Hope this clears things up.
Andy
----- Original Message -----
From: Gene Spafford <spaf@CERIAS.PURDUE.EDU>
To: Pascal Meunier <pmeunier@PURDUE.EDU>
Cc: <cve-editorial-board-list@lists.mitre.org>
Sent: Tuesday, March 14, 2000 8:50 AM
Subject: Re: [CVEPRI] March 9-10 Editorial Board Meeting Summary
> At 09:09 AM 3/14/00 , Pascal Meunier wrote:
> >>The Board also reviewed CD:EX-BETA. Attendees agreed that CVE should
> >>include problems in beta software, provided that the beta code was
> >>intended for public dissemination.
> >
> >I missed that part.

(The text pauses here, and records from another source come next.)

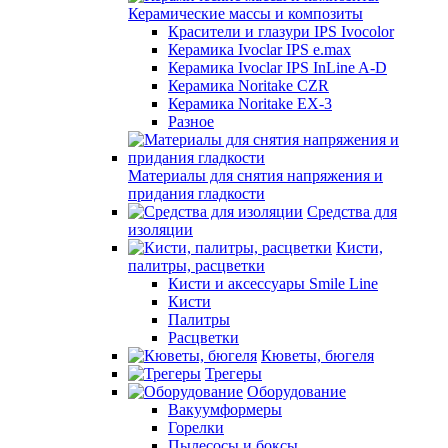
Керамические массы и композиты
Красители и глазури IPS Ivocolor
Керамика Ivoclar IPS e.max
Керамика Ivoclar IPS InLine A-D
Керамика Noritake CZR
Керамика Noritake EX-3
Разное
Материалы для снятия напряжения и
придания гладкости
Средства для
изоляции
Кисти,
палитры, расцветки
Кисти и аксессуары Smile Line
Кисти
Палитры
Расцветки
Кюветы, бюгеля
Трегеры
Оборудование
Вакуумформеры
Горелки
Пылесосы и боксы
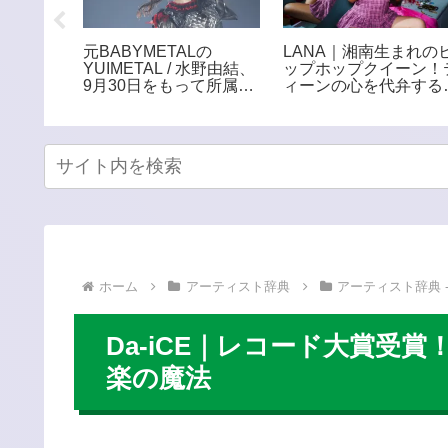
元BABYMETALの
LANA｜湘南生まれの
52年の軌
YUIMETAL / 水野由結、
ップホップクイーン！
イブ達成
9月30日をもって所属事
ィーンの心を代弁する
ンタリー
務所・アミューズを退
世代フィメールラッパ
27館で
所。「エンタメという世
界から離れて自分自身の
ペースで」
ホーム
アーティスト辞典
アーティスト辞典 -
Da-iCE｜レコード大賞
楽の魔法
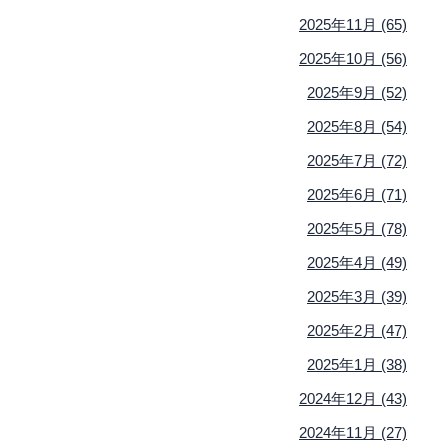
2025年11月 (65)
2025年10月 (56)
2025年9月 (52)
2025年8月 (54)
2025年7月 (72)
2025年6月 (71)
2025年5月 (78)
2025年4月 (49)
2025年3月 (39)
2025年2月 (47)
2025年1月 (38)
2024年12月 (43)
2024年11月 (27)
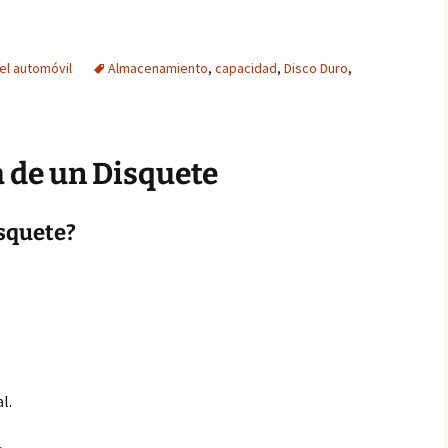
del automóvil
Almacenamiento
,
capacidad
,
Disco Duro
,
a de un Disquete
squete?
l.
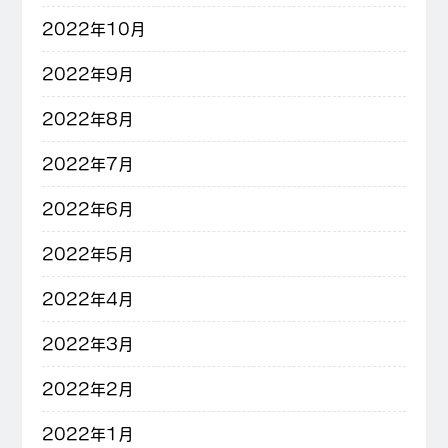
2022年10月
2022年9月
2022年8月
2022年7月
2022年6月
2022年5月
2022年4月
2022年3月
2022年2月
2022年1月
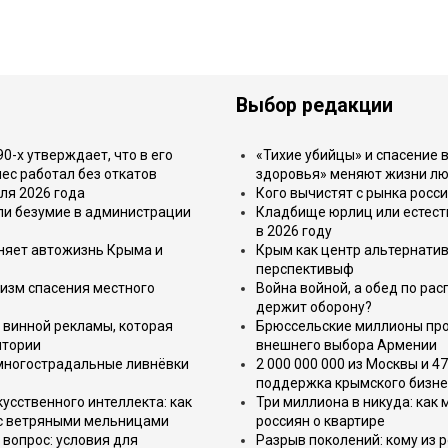
Выбор редакции
-х утверждает, что в его
«Тихие убийцы» и спасение в
ес работал без откатов
здоровья» меняют жизни л
ля 2026 года
Кого вычистят с рынка росс
или безумие в администрации
Кладбище юрлиц или естест
в 2026 году
еняет автожизнь Крыма и
Крым как центр альтернатив
перспективыф
изм спасения местного
Война войной, а обед по ра
держит оборону?
 винной рекламы, которая
Брюссельские миллионы про
итории
внешнего выбора Армении
 многострадальные ливнёвки
2 000 000 000 из Москвы и 4
поддержка крымского бизне
усственного интеллекта: как
Три миллиона в никуда: как
 с ветряными мельницами
россиян о квартире
вопрос: условия для
Разрыв поколений: кому из р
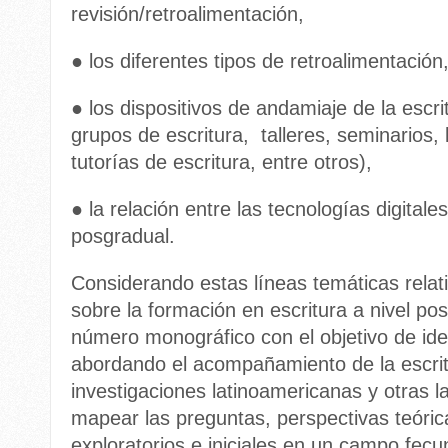
revisión/retroalimentación,
● los diferentes tipos de retroalimentación
● los dispositivos de andamiaje de la escr
grupos de escritura, talleres, seminarios, 
tutorías de escritura, entre otros),
● la relación entre las tecnologías digitale
posgradual.
Considerando estas líneas temáticas rela
sobre la formación en escritura a nivel p
número monográfico con el objetivo de ide
abordando el acompañamiento de la escri
investigaciones latinoamericanas y otras l
mapear las preguntas, perspectivas teórica
exploratorios e iniciales en un campo fecu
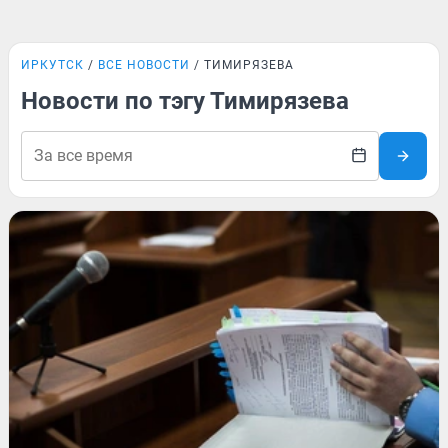
ИРКУТСК
ВСЕ НОВОСТИ
ТИМИРЯЗЕВА
Новости по тэгу Тимирязева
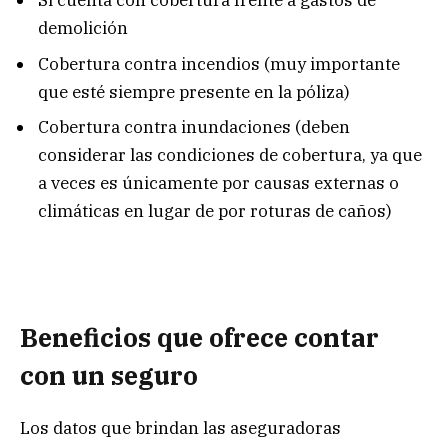
Si cuenta con cobertura frente a gastos de
demolición
Cobertura contra incendios (muy importante
que esté siempre presente en la póliza)
Cobertura contra inundaciones (deben
considerar las condiciones de cobertura, ya que
a veces es únicamente por causas externas o
climáticas en lugar de por roturas de caños)
Beneficios que ofrece contar
con un seguro
Los datos que brindan las aseguradoras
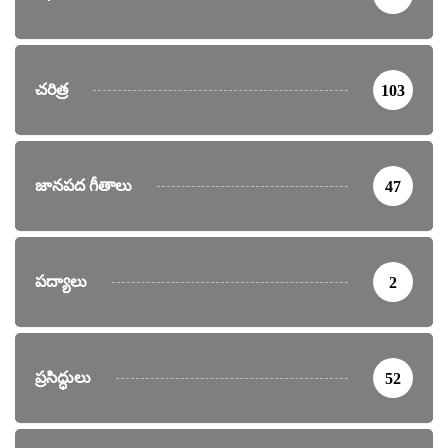
చరిత్ర
103
జానపద గీతాలు
47
పద్యాలు
2
ప్రసిద్ధులు
52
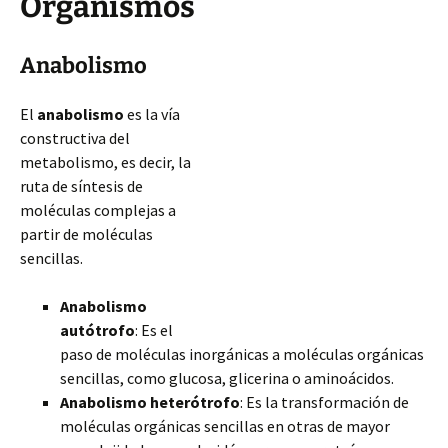
Organismos
Anabolismo
El
anabolismo
es la vía
constructiva del
metabolismo, es decir, la
ruta de síntesis de
moléculas complejas a
partir de moléculas
sencillas.
Anabolismo
autótrofo
: Es el
paso de moléculas inorgánicas a moléculas orgánicas
sencillas, como glucosa, glicerina o aminoácidos.
Anabolismo heterótrofo
: Es la transformación de
moléculas orgánicas sencillas en otras de mayor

I would like to know why people think that bugs
> >in admittedly buggy, pre-release, short-lived software run by a few
> >people (on hopefully sandboxed or somehow protected or unimportant
> >systems) should be of concern to the CVE.
>
> Unfortunately, the definition of "beta" that you used is not the one used
> by most vendors any more (except the buggy part). Most vendors now
> release traditionally-alpha code onto the net or in other widespread
> release and lots of people adopt it. Mozilla and Windows 2000 are
examples
> of long-lived, widesprad releases of "beta" code.